Not much happened the last few days. Just the usual - work, LPF, not much else. Haven't even been to gym, as much as I've been meaning too. Been down a bit; maybe it's because of the rain (seasonal blues?) or maybe something else (midlife crisis?) but either way still quieter than usual.Have been thinking a lot lately about where I fit in in the world, the deep and meaningful philosphical biffo I had with Viking the other night had something to do with the current mindset I'm thinking.
I got to work yesterday afternoon and just sat out back and cried... don't know exactly why. Did again when I got home too. Was weird. Haven't been like that since before I came off my medication. I'm feeling normal in most other respects (normal?) but I guess, at the heart of it, without this place my life is just very lonely. It's almost pathetic at times. I don't have many friends - I don't really get out much at all, and everyone else is busy. It's their lives, so be it. I usually cope fine but these last few days I'm starting to wonder what the point in all this is again - life in general. My life. I don't feel like I'm making a contribution in any significant way to the human race; and if I passed on tomorrow who'd even know I was gone? *shrug*
congrats on the 1000th post *super big Twisome hugs* <3
I have days like that, where you just cry for no reason. It sucks. I'm sorry hon, it's just emotions though, and they've never been quite accurate >.>;; if it's not though, maybe you need a change in your lifestyle, sometimes I try changing my habits and it makes me feel better.

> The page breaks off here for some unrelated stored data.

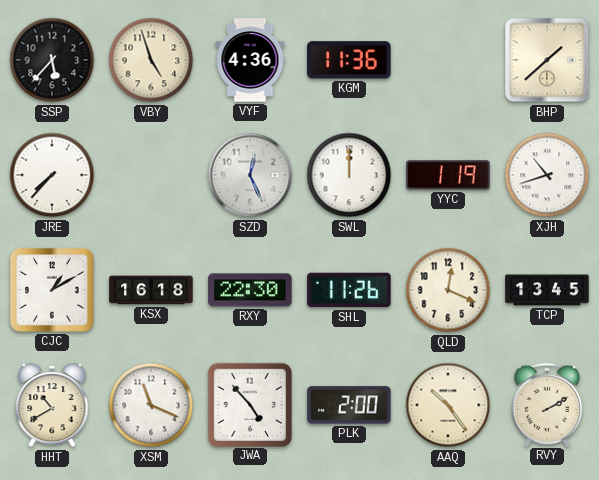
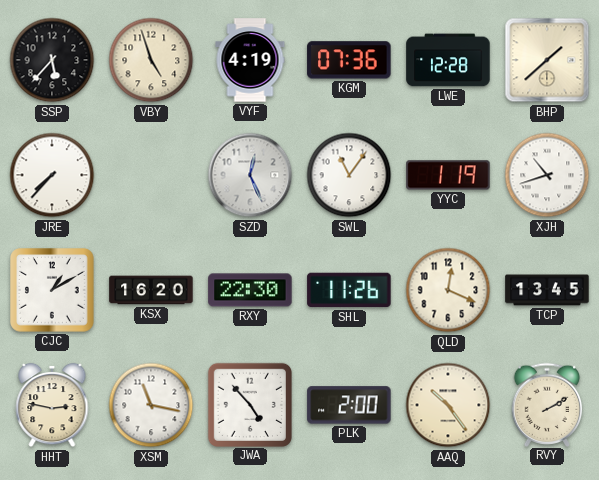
VYF: 4:36 -> 4:19
KGM: 11:36 -> 07:36
LWE: none -> 12:28
SWL: 12:00 -> 11:06
KSX: 16:18 -> 16:20
HHT: 10:40 -> 2:47
XSM: 11:19 -> 11:17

I know exactly how you feel about not contributing to the human race, and I can sympathize with that. I thought that many times, like I'm just one person out of billions and billions, what are the chances of me actually doing something worth the human race's time? Well I figured it's less than calculable. But once I think about it, what has the human race done for me? what makes me want to give them something spectacular? they don't deserve it. Most of the population is idiots, bastards, genuinely bad people, or ignorant people. Whatever accomplishments I make, good or bad, they will be for me, and the people I love.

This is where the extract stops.